Eight Mighty Mac 'n' Cheese Facts

Maccheroni, to use its Roman name, has survived centuries and crossed continents. After some bad publicity in the eighties and nineties, not helped by the popularity of powdered microwave meals, it is now back in business in a big way.

For more Mac 'n' Cheese mania, listen to The Food Programme, where Sheila Dillon charts the rise of this humble household favourite.

1. Mac in time…

This is a pasta which has graced the earth for millennia. Our Anglicised name for it, Macaroni, is a corruption of the Italian Maccheroni, which comes from the Latin Macerare. The word means to bruise or crush - crushing wheat is how pasta is made.

2. The origins of Mac ’n’ Cheese

The dish originates from Italy, where the maccheroni pasta is baked with cheese and tomatoes, and sometimes aubergines or broccoli, depending on the region.

Although the definitive origins of the dish is unknown, the first known written recipe dates back to thirteenth century southern Italy, where fermented cheese was used to flavour a carbonara sauce.

3. Britain’s first taste

The first British recipe for the dish appeared in 1770 in Elizabeth Raffald's book, The Experienced English Housekeeper.

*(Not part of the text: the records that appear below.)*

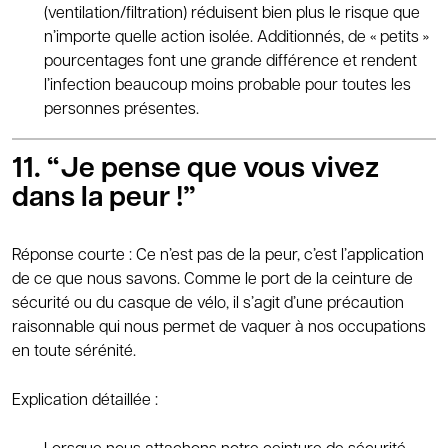
(ventilation/filtration) réduisent bien plus le risque que
n’importe quelle action isolée. Additionnés, de « petits »
pourcentages font une grande différence et rendent
l’infection beaucoup moins probable pour toutes les
personnes présentes.
11. “Je pense que vous vivez
dans la peur !”
Réponse courte : Ce n’est pas de la peur, c’est l’application
de ce que nous savons. Comme le port de la ceinture de
sécurité ou du casque de vélo, il s’agit d’une précaution
raisonnable qui nous permet de vaquer à nos occupations
en toute sérénité.
Explication détaillée :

Raffald's recipe calls for a Béchamel sauce with cheddar cheese (called a Mornay sauce in French cooking) which is mixed with macaroni, sprinkled with Parmesan, and baked until golden.

I think it’s fair to say we’ve loved it ever since.

4. “Put a feather in his hat and call him Macaroni”

In 18th century Britain, the term macaroni was used as slang for a dandy, referring to the white wigs that were worn by such men, with tight curls resembling the pasta tubes.

5. The Thomas Jefferson story

Apparently President Thomas Jefferon is the man responsible for bringing Mac 'n' Cheese to the USA.

Jefferson was minister to France in the 1780s, where he found himself in the French Court, attending banquets laden with exquisite dishes. One of which was a recipe involving macaroni. The story goes that he and his staff set about planning a pasta machine. A prototype was made and shipped from Naples to Paris.

When Jefferson returned to the US, he brought with him the machine, and introduced the dish at a State dinner. The plans for the machine are now held in the Library of Congress. And as for the dish, Mac ‘n’ Cheese is now the number one cheese recipe in the United States.

6. Top comfort food

Macaroni and cheese has remained on the list of America’s top ten comfort foods for decades.

In any given twelve-week period, approximately half of all children in the United States will eat Mac ‘n’ Cheese at least once during this time period.

7. A Caribbean twist

The Caribbean take on the dish is called Macaroni Pie.

It has no crust and is sometimes eaten cold, ‘Caribbean style’. It’s popular in Barbados where it’s served as a side dish, often with a spicy twist – with lots of crushed black pepper, curry powder and hot chili sauces.

8. A pie petition

Meanwhile in Scotland, macaroni pie is prepared by filling a scotch pie with macaroni and cheese and then baking it. The bakery chain Greggs previously sold it in Scotland, but stopped in June 2015, which spurred an online campaign and petition for the company to return the dish. Several prominent Scottish politicians signed the petition, including Nicola Sturgeon (SNP), Ruth Davidson (Conservative) and Kezia Dugdale (Labour) – a cross-party agreement!